((
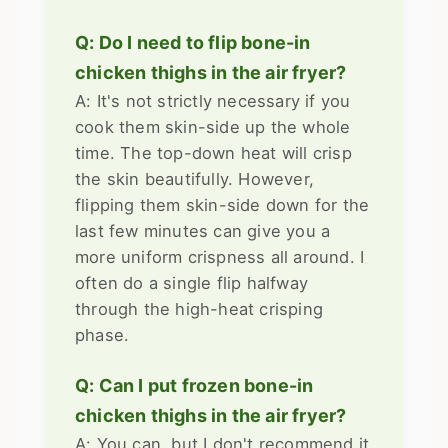
Q: Do I need to flip bone-in
chicken thighs in the air fryer?
A: It's not strictly necessary if you
cook them skin-side up the whole
time. The top-down heat will crisp
the skin beautifully. However,
flipping them skin-side down for the
last few minutes can give you a
more uniform crispness all around. I
often do a single flip halfway
through the high-heat crisping
phase.
Q: Can I put frozen bone-in
chicken thighs in the air fryer?
A: You can, but I don't recommend it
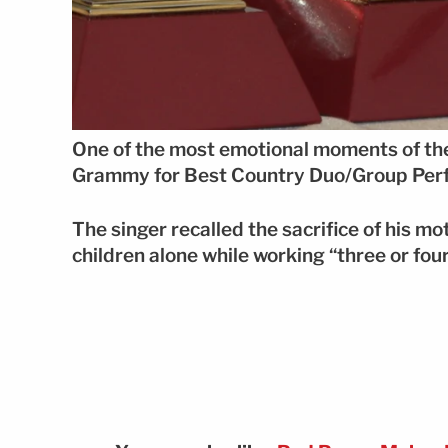
One of the most emotional moments of th
Grammy for Best Country Duo/Group Per
The singer recalled the sacrifice of his m
children alone while working “three or four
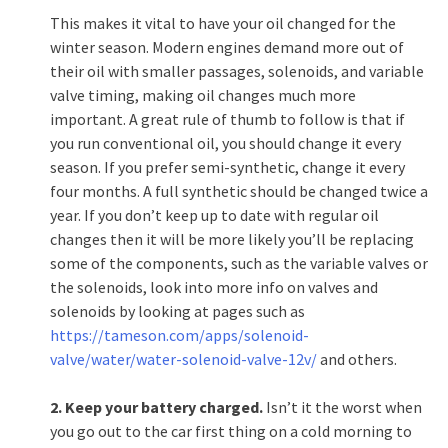
This makes it vital to have your oil changed for the
winter season. Modern engines demand more out of
their oil with smaller passages, solenoids, and variable
valve timing, making oil changes much more
important. A great rule of thumb to follow is that if
you run conventional oil, you should change it every
season. If you prefer semi-synthetic, change it every
four months. A full synthetic should be changed twice a
year. If you don’t keep up to date with regular oil
changes then it will be more likely you’ll be replacing
some of the components, such as the variable valves or
the solenoids, look into more info on valves and
solenoids by looking at pages such as
https://tameson.com/apps/solenoid-
valve/water/water-solenoid-valve-12v/
and others.
2. Keep your battery charged.
Isn’t it the worst when
you go out to the car first thing on a cold morning to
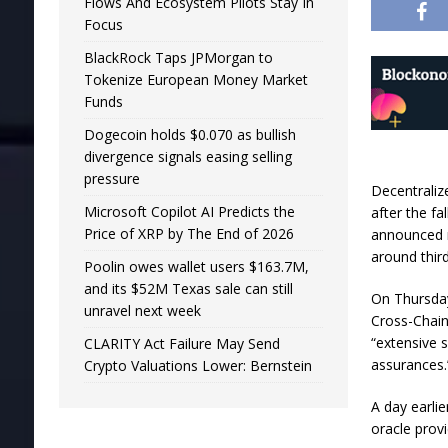
Flows And Ecosystem Pilots Stay In
Focus
BlackRock Taps JPMorgan to
Tokenize European Money Market
Funds
Dogecoin holds $0.070 as bullish
divergence signals easing selling
pressure
Decentralize
Microsoft Copilot AI Predicts the
after the f
Price of XRP by The End of 2026
announced mi
around third
Poolin owes wallet users $163.7M,
and its $52M Texas sale can still
On Thursday
unravel next week
Cross-Chain
“extensive 
CLARITY Act Failure May Send
assurances
Crypto Valuations Lower: Bernstein
A day earlie
oracle prov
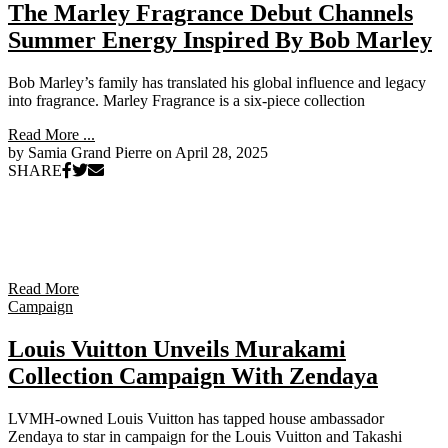
The Marley Fragrance Debut Channels
Summer Energy Inspired By Bob Marley
Bob Marley’s family has translated his global influence and legacy
into fragrance. Marley Fragrance is a six-piece collection
Read More ...
by Samia Grand Pierre on
April 28, 2025
SHARE
Read More
Campaign
Louis Vuitton Unveils Murakami
Collection Campaign With Zendaya
LVMH-owned Louis Vuitton has tapped house ambassador
Zendaya to star in campaign for the Louis Vuitton and Takashi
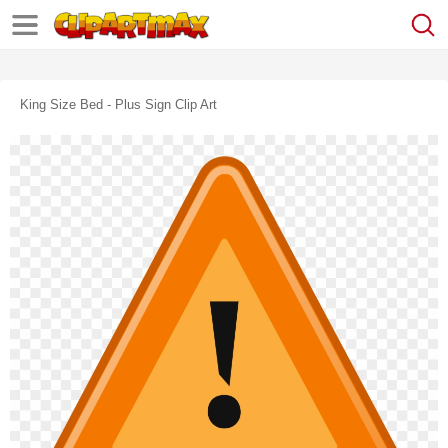
King Size Bed - Plus Sign Clip Art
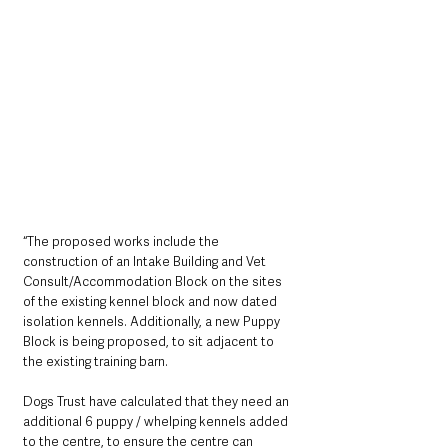
“The proposed works include the 
construction of an Intake Building and Vet 
Consult/Accommodation Block on the sites 
of the existing kennel block and now dated 
isolation kennels. Additionally, a new Puppy 
Block is being proposed, to sit adjacent to 
the existing training barn.
Dogs Trust have calculated that they need an 
additional 6 puppy / whelping kennels added 
to the centre, to ensure the centre can 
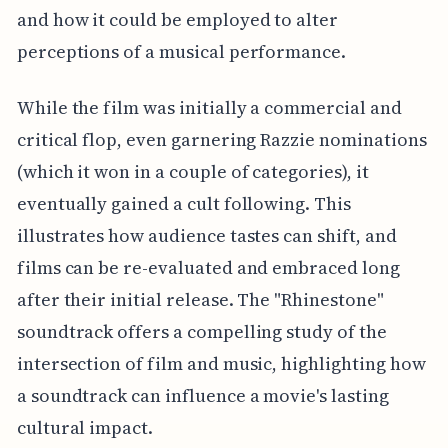
and how it could be employed to alter
perceptions of a musical performance.
While the film was initially a commercial and
critical flop, even garnering Razzie nominations
(which it won in a couple of categories), it
eventually gained a cult following. This
illustrates how audience tastes can shift, and
films can be re-evaluated and embraced long
after their initial release. The "Rhinestone"
soundtrack offers a compelling study of the
intersection of film and music, highlighting how
a soundtrack can influence a movie's lasting
cultural impact.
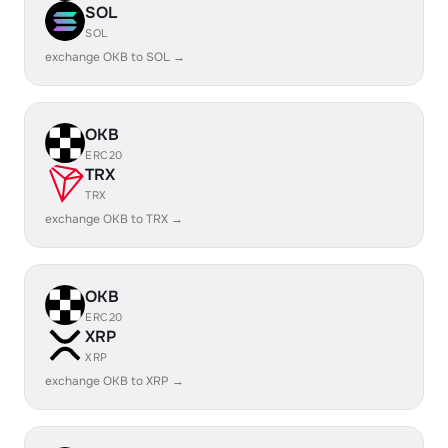
SOL
SOL
exchange OKB to SOL →
OKB
ERC20
TRX
TRX
exchange OKB to TRX →
OKB
ERC20
XRP
XRP
exchange OKB to XRP →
))
Activity »
Look through the material and say how many lines hold "that". Give the number only.

Response »
2